A brief introduction to a person of substance.
My paternal grandmother was born in May of the year the Titanic was launched and sank. I say it that way because it’s how she used to say to me, and to my kids. She was never ashamed of growing old, but if you wanted to know how old she was, you might need to think a bit or look it up. To me, she was always an adult of indeterminate age, with mature confidence, a sense of wonder and childhood, and the energy of young adulthood remaining vivid within her until her final years.
Regina McChesney was her name for the greater portion of her lifetime. Herman McChesney, her second husband, was my step-grandfather. Somehow, that never really occurred to me until I was in my early teens, though I was always aware of my father’s father having been someone else. In his own ways, Herman was as special as she, but this is not his story.
This is really not her story either. It will be small pieces of the parts of my story in which she played a featured role as one of the two most loved and trusted people in my life. Her part was far too important for me to be able to offer more than a few small snapshots of the influence she had on my character.
Born Regina -with hard g, as in the word go; “Reh-gee-nuh”- Simmer, she married young and had given birth to two boys before age twenty. She was divorced before age thirty. She and Herman married around the year nineteen forty.
They built the home that I knew as Grandma’s House on land that her father sold to them, in nineteen fifty-two. The house was on a small hill set back from the shore of Ottertail Lake and over-looked a county highway on the other side. They didn’t own lakeshore, but had access to put in a dock and lift for their small boat. It was a small house, roughly L-shaped, with two bedrooms, one bathroom, living room and kitchen. There was a wide hall that functioned as entryway, laundry, and furnace room. They designed and built it themselves, with the help of relatives, of course. In its earliest incarnation, the house was a small cabin that consisted of what later were the two bedrooms and the bathroom.
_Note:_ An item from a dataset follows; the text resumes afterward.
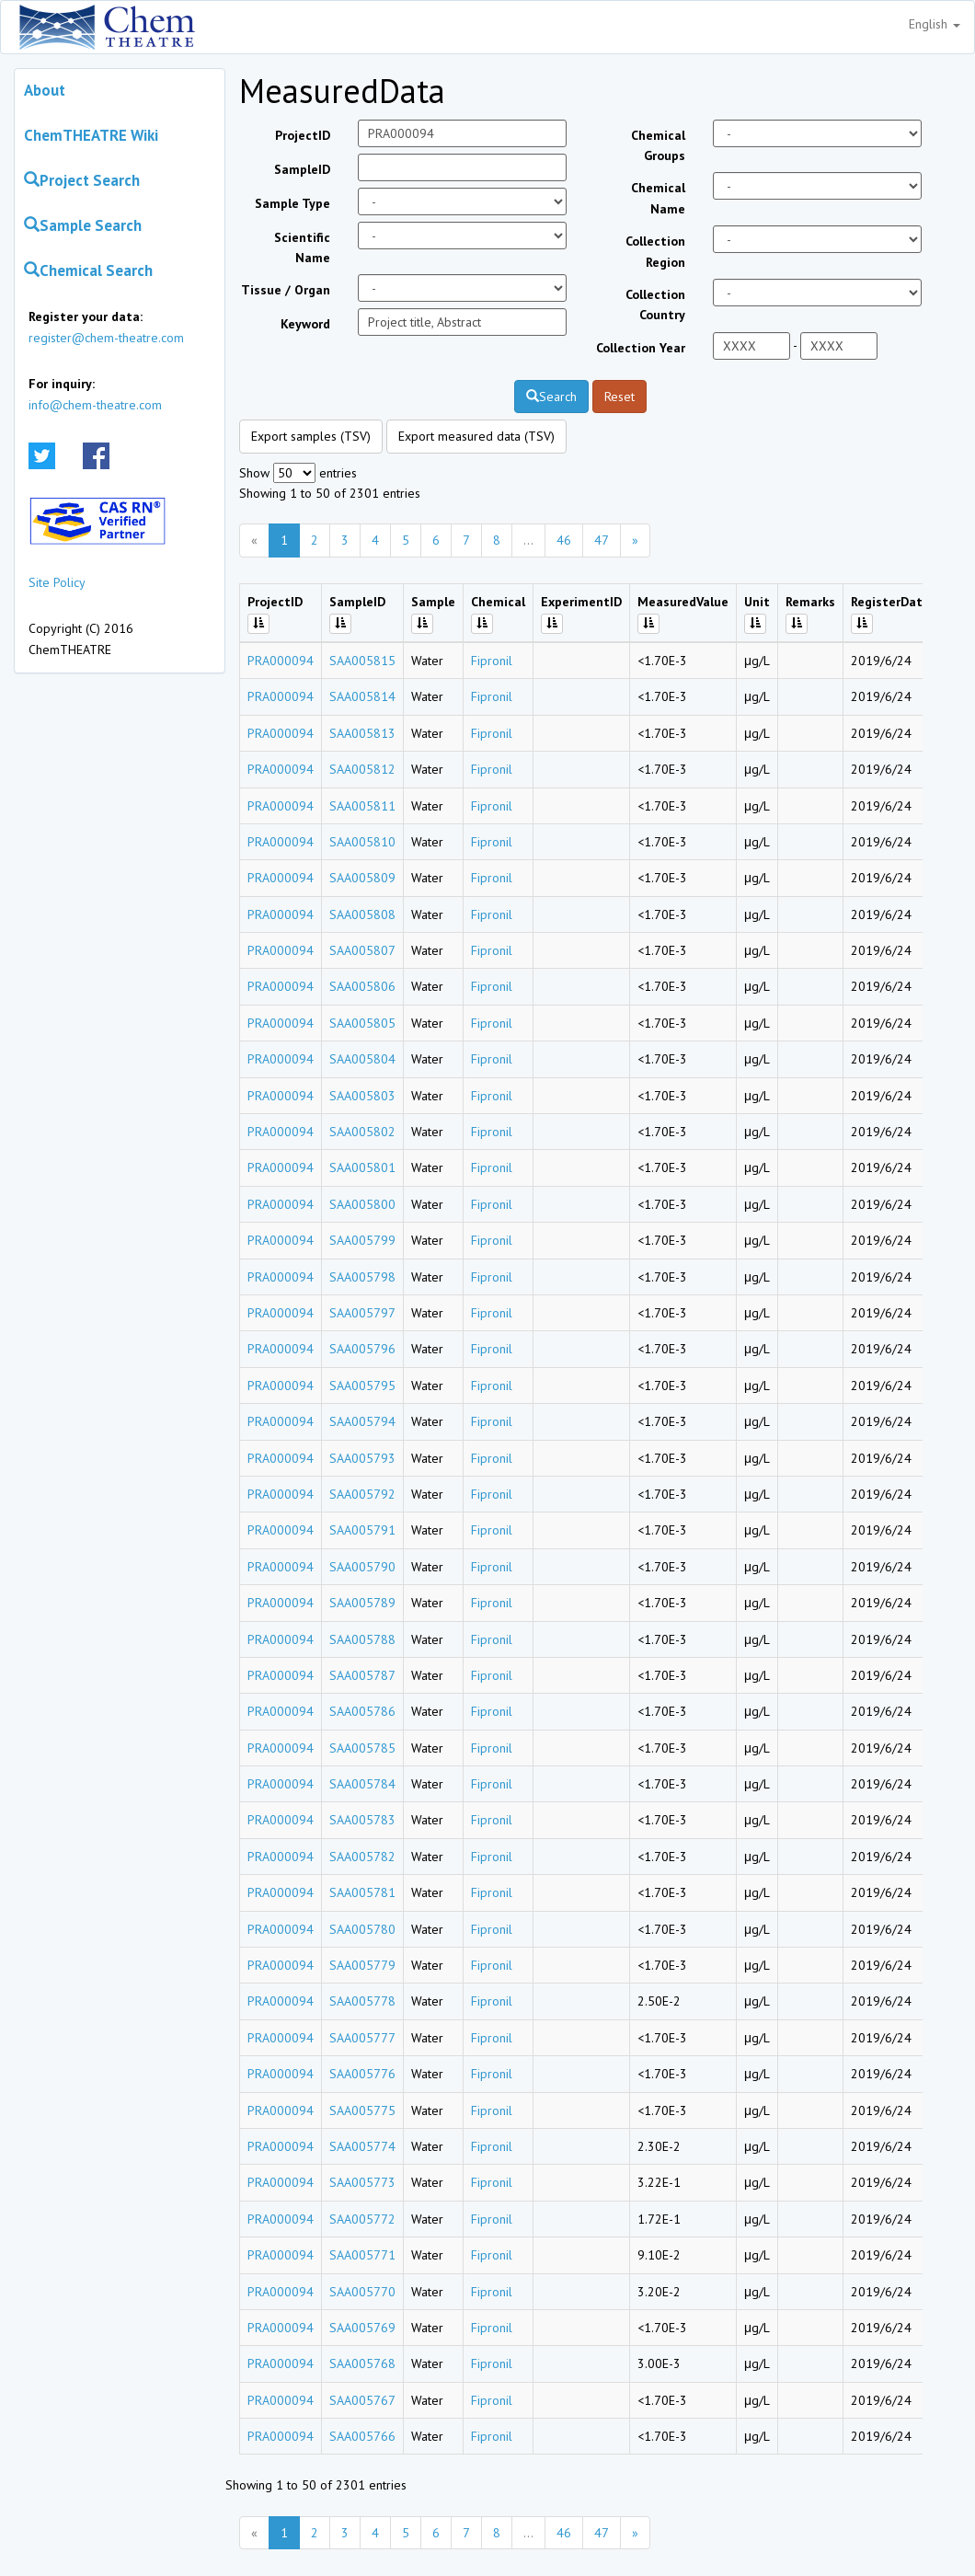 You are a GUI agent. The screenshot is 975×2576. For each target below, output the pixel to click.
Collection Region (655, 251)
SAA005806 (362, 986)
There was a small dirt road, one lane and perhaps a total of seven hundred feet long, that left the highway three houses south of theirs. It looped around between the four houses on that stretch of highway and the cabins on the lakeshore, and back to the highway north of their yard. Grandma and Grandpa owned two of the lots between the dirt road and the highway. On one of the lots, they had built a small, warm-weather guest house. It had two medium-large rooms and a bathroom. One of the rooms had only screens for the three outside walls -with canvas covers that could be rolled down in wet weather.